Viel Lärm – aber kein klarer Kurs
Europa ringt mit sich selbst. Zwischen dem wirtschaftspolitischen Pragmatismus eines Merz, der um die Wettbewerbsfähigkeit deutscher Industrien bangt – und dem strategischen Anspruch eines Macron, der die geopolitische Selbstachtung Europas nicht unter amerikanischen Druck verkaufen will.
Beide Positionen sind legitim. Aber sie verdeutlichen: Die EU hat keinen klaren Kurs. Das zeigt sich auch im Schweigen der übrigen Mitgliedstaaten – viele warten ab, manche lavieren, andere spekulieren bereits auf ein Scheitern der Gespräche.
Einigung?

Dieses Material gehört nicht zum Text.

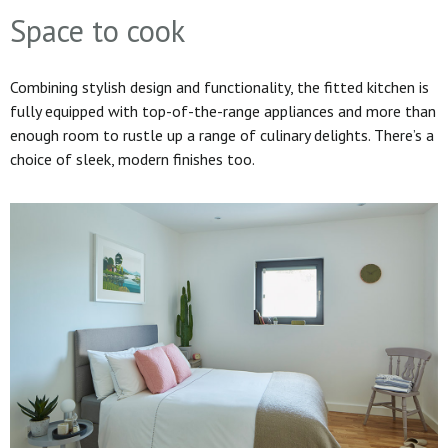
Space to cook
Combining stylish design and functionality, the fitted kitchen is
fully equipped with top-of-the-range appliances and more than
enough room to rustle up a range of culinary delights. There’s a
choice of sleek, modern finishes too.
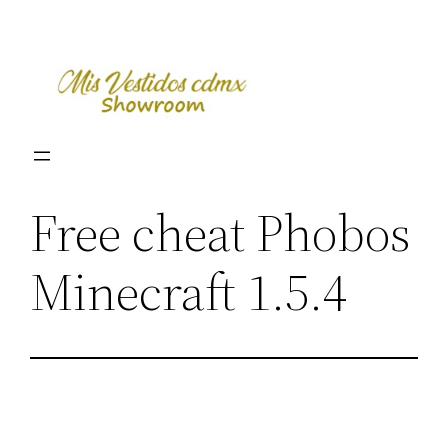
Skip
to
content
Free cheat Phobos
Minecraft 1.5.4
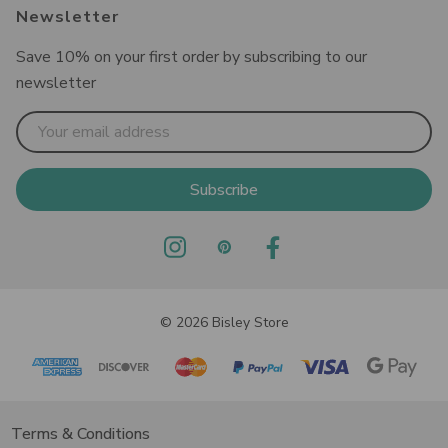
Newsletter
Save 10% on your first order by subscribing to our
newsletter
Email
Address
© 2026 Bisley Store
Terms & Conditions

Möglich. Systemfrage? Offen
Ob der neue US-Vorschlag eine Einigung bringt, bleibt offen. Wahrscheinlicher ist, dass Brüssel erneut Zeit kauft – vielleicht durch eine Fristverlängerung, vielleicht durch einen symbolischen Minimalkompromiss.
Doch der eigentliche Konflikt ist grundsätzlicher: Die Frage, ob das westliche Modell des freien, regelbasierten Handels überhaupt noch funktioniert, wenn einer der beiden Hauptakteure – die USA – sich nicht mehr an die Regeln halten will.
Die EU steht an einem Wendepunkt. Ein möglicher Kompromiss mit Washington könnte den unmittelbaren Schaden begrenzen – die strukturelle Erosion des multilateralen Handelssystems wird er nicht aufhalten.
Und vielleicht ist das die eigentliche Botschaft des Brüsseler Gipfels: Die EU muss nicht nur verhandeln – sondern neu denken.